Adultery, British-style--in a thin, shakily drawn-out sex comedy that's rarely amusing and occasionally just distasteful. The reluctant adulteress here is Ginny Barnes--the sexually timid, Catholic-reared, suburban wife of often-impotent businessman Ian. And the man who changes her life is an old school chum whom Ian re-encounters one day in Harrods: posh playboy-psychiatrist Caldos de Roche, who is invited for dinner and immediately turns all his beefy, bearded, charismatic, suave attentions on Ginny. So the seduction process begins--including Caldos' giving Ginny's beloved father-in-law a caretaker job in London--and it isn't long before Ginny is finding pain/pleasure ecstasy on the floor of Caldos' flat while the Missa Solemnis plays in the background (""she hardly knew whether it was Beethoven she was worshipping, or God, or his detumescent penis leaking sperm""). Religion-connected guilt ensues, of course, as does a VD scare (a nightmarish clinic examination).

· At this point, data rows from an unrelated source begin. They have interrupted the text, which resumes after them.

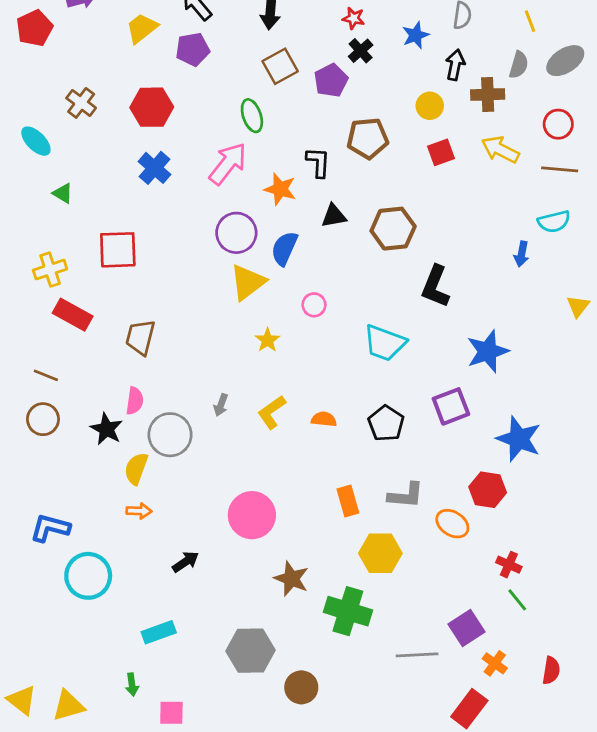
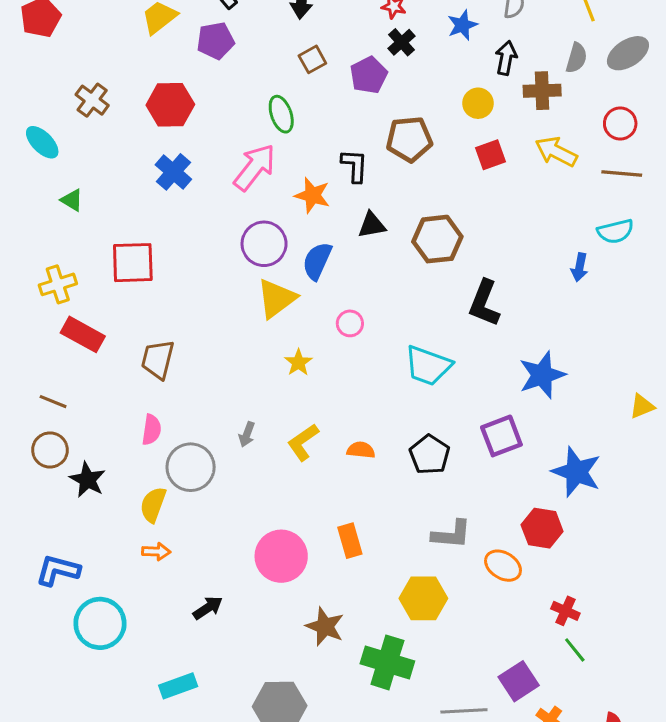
brown square: (280, 66) -> (312, 59), size x0.7
yellow triangle: (578, 306) -> (642, 406), moved, turned 30
black star: (107, 429) -> (87, 480), moved
orange rectangle: (348, 501) -> (350, 541), moved

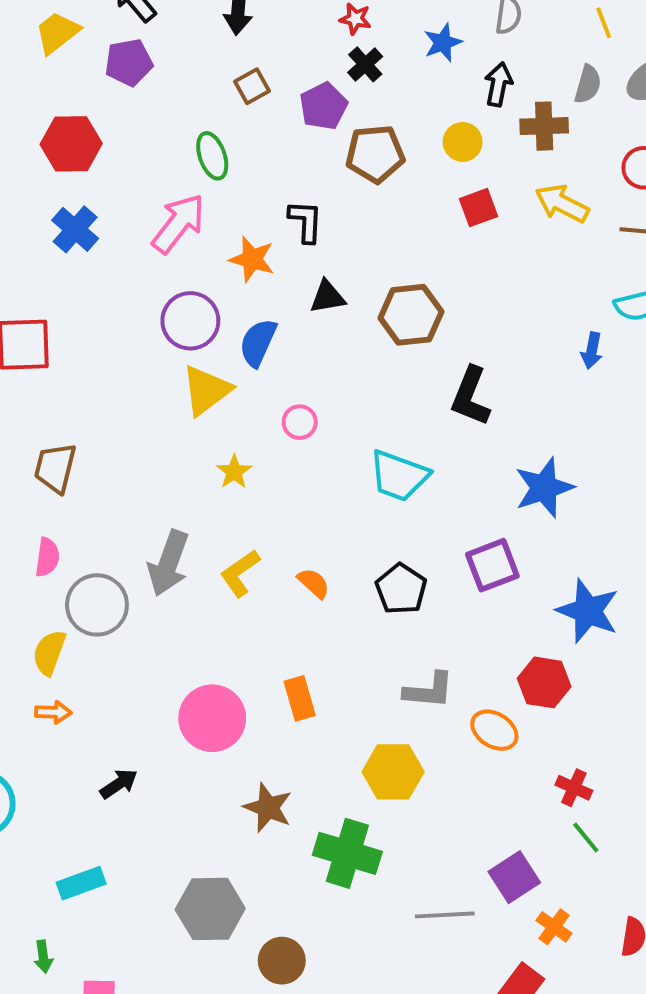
brown pentagon: (409, 139) -> (375, 154), moved
gray arrow: (247, 434) -> (169, 563), size x2.0
orange semicircle: (361, 450) -> (314, 583), turned 36

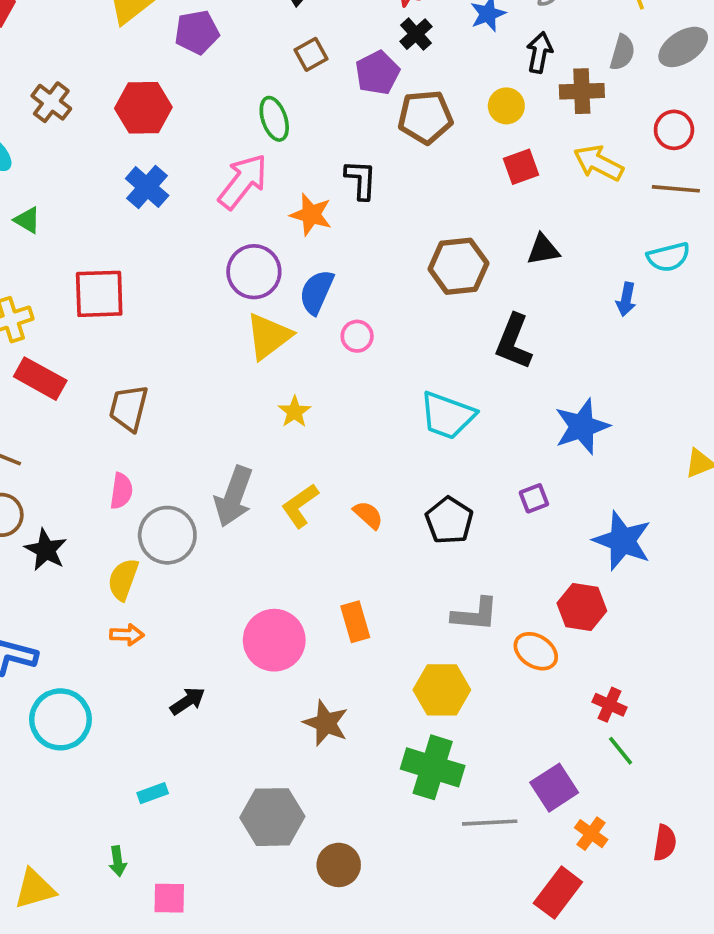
black triangle: (327, 297) -> (543, 250), moved
pink circle: (300, 422) -> (357, 336), moved
purple square: (492, 565) -> (534, 498), size x0.6
green cross: (347, 853) -> (433, 767), moved
cyan rectangle: (81, 883) -> (153, 793), size x0.7

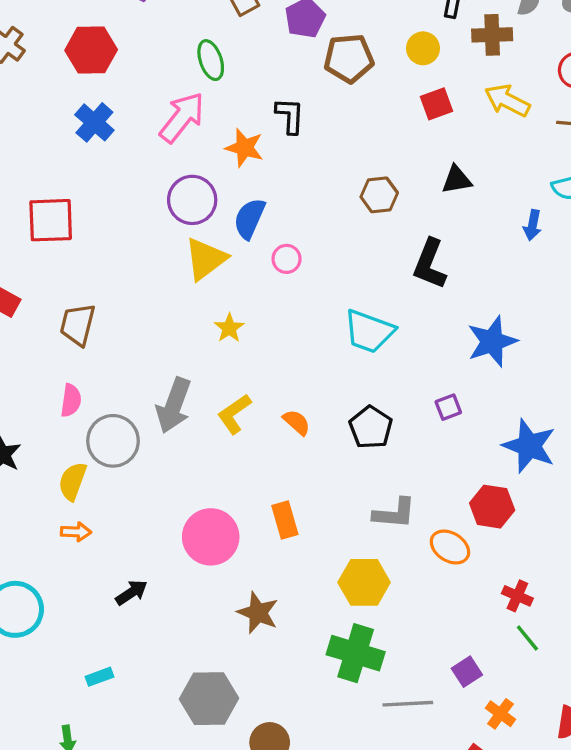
brown hexagon: (458, 266) -> (379, 195), size x0.7
purple square: (554, 788) -> (467, 672), size x0.7

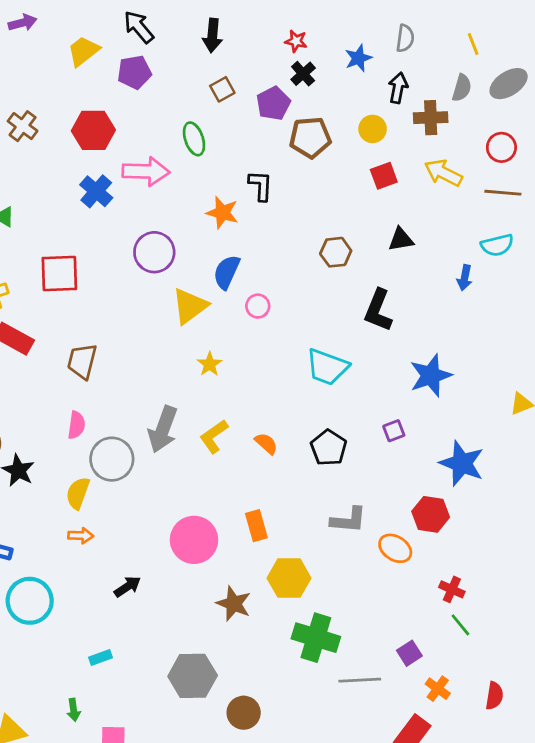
pink arrow: (182, 117) -> (146, 171), moved, turned 54
purple circle: (192, 200) -> (154, 252), moved
yellow hexagon: (364, 582) -> (289, 578), moved

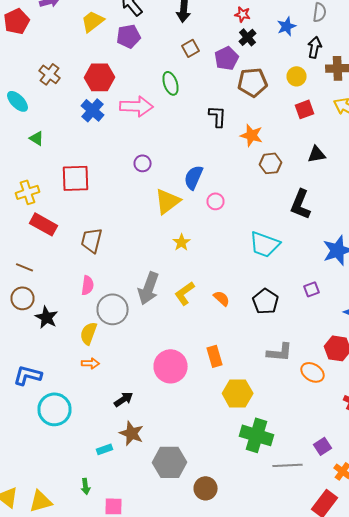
blue cross: (96, 191) -> (92, 110), moved
orange star: (222, 213) -> (252, 135), moved
purple circle: (154, 252) -> (142, 163), size x0.6
brown star: (234, 604) -> (132, 433), moved

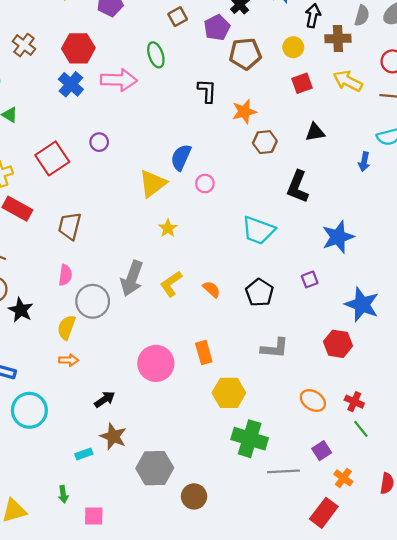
orange star: (252, 135) -> (244, 112), turned -30
purple circle: (142, 163) -> (99, 142), moved
red square: (76, 178) -> (52, 158), turned -32
orange ellipse: (312, 372) -> (313, 400), moved

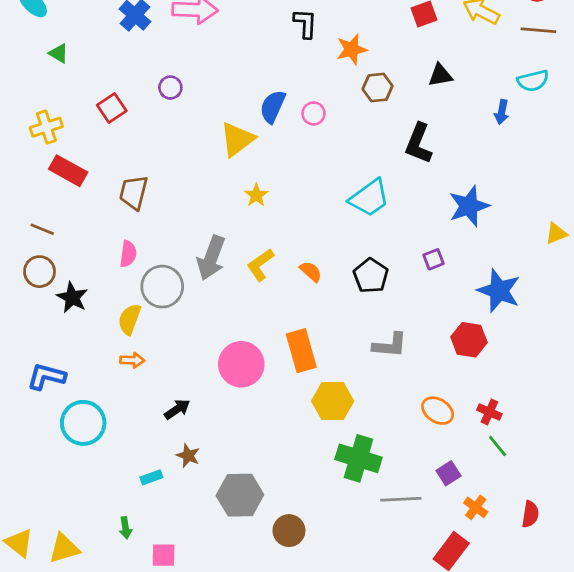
red square: (52, 158) -> (112, 108), size x0.7
pink circle: (205, 184) -> (314, 113), moved
cyan trapezoid: (258, 230) -> (369, 198), turned -56
orange rectangle: (204, 353) -> (301, 351), size x1.4
brown star: (113, 436) -> (188, 456), size x0.7

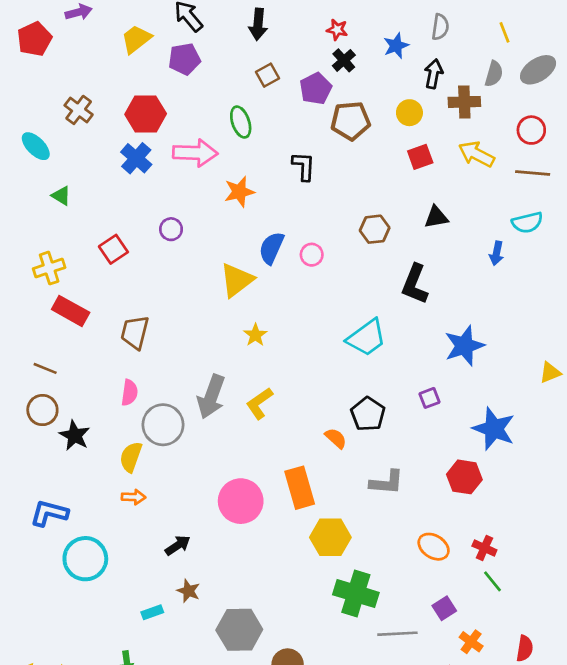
orange star: (352, 49) -> (239, 192), moved
orange semicircle: (311, 272) -> (336, 438), moved

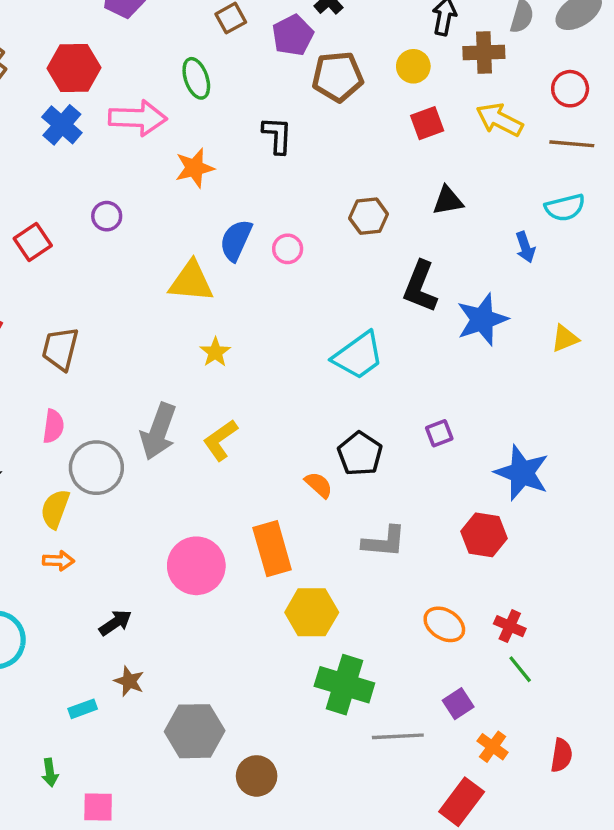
blue arrow: (497, 253) -> (525, 247), turned -30
yellow triangle: (237, 280) -> (191, 282), turned 42
blue star: (464, 346) -> (482, 319), moved
yellow triangle: (550, 373) -> (565, 338), moved

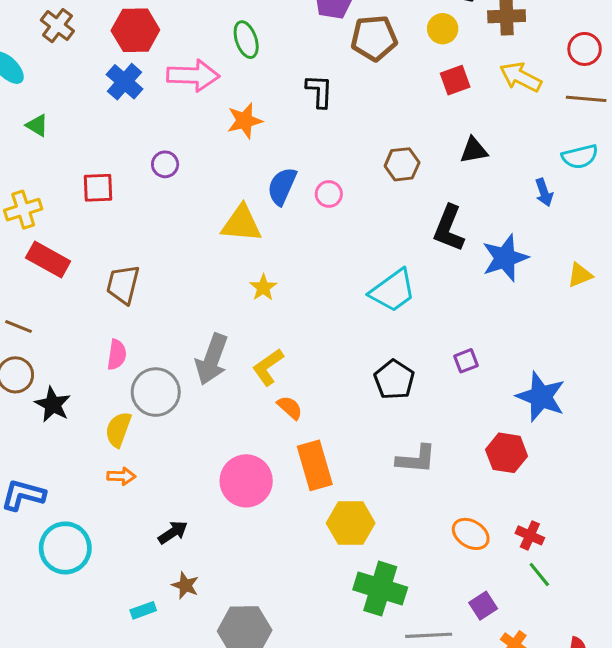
red square: (33, 242) -> (98, 188), turned 32
orange semicircle: (319, 485) -> (290, 408), moved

But ""she loved him with a wild, rude, boastful, furious love""--and when Ginny comes to believe (mistakenly, à la bad situation-comedy) that Ian is equally unfaithful, she continues with Caldos and takes excursions into public sex (at the opera, in church), sado-masochism (belts, hairbrushes), and other variations. But finally Caldos' psychiatric irresponsibility leads to a suicide--which turns Ginny off. So it's back to Ian, though now with the benefits of Caldos' sexual tutelage. Implausible and glossily seamy overall, then, but bored housewives who like their adultery fantasies graphic and kinky may find some vicarious titillation here.